What needs to be done: Omitting all images, transcribe the entries word for word.
*** Opening of Source material ***
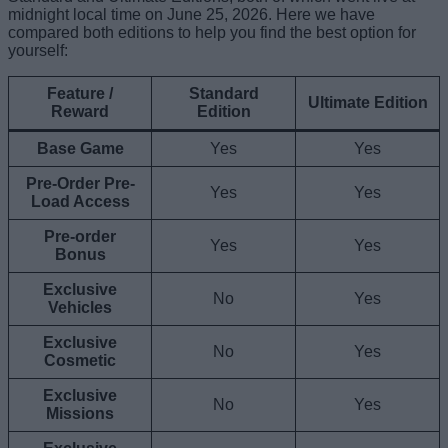
midnight local time on June 25, 2026. Here we have
compared both editions to help you find the best option for
yourself:
Feature /
Standard
Ultimate Edition
Reward
Edition
Base Game
Yes
Yes
Pre-Order Pre-
Yes
Yes
Load Access
Pre-order
Yes
Yes
Bonus
Exclusive
No
Yes
Vehicles
Exclusive
No
Yes
Cosmetic
Exclusive
No
Yes
Missions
*** Close of Source material ***
Written response:
midnight local time on June 25, 2026. Here we have
compared both editions to help you find the best option for
yourself:
Feature /
Standard
Ultimate Edition
Reward
Edition
Base Game
Yes
Yes
Pre-Order Pre-
Yes
Yes
Load Access
Pre-order
Yes
Yes
Bonus
Exclusive
No
Yes
Vehicles
Exclusive
No
Yes
Cosmetic
Exclusive
No
Yes
Missions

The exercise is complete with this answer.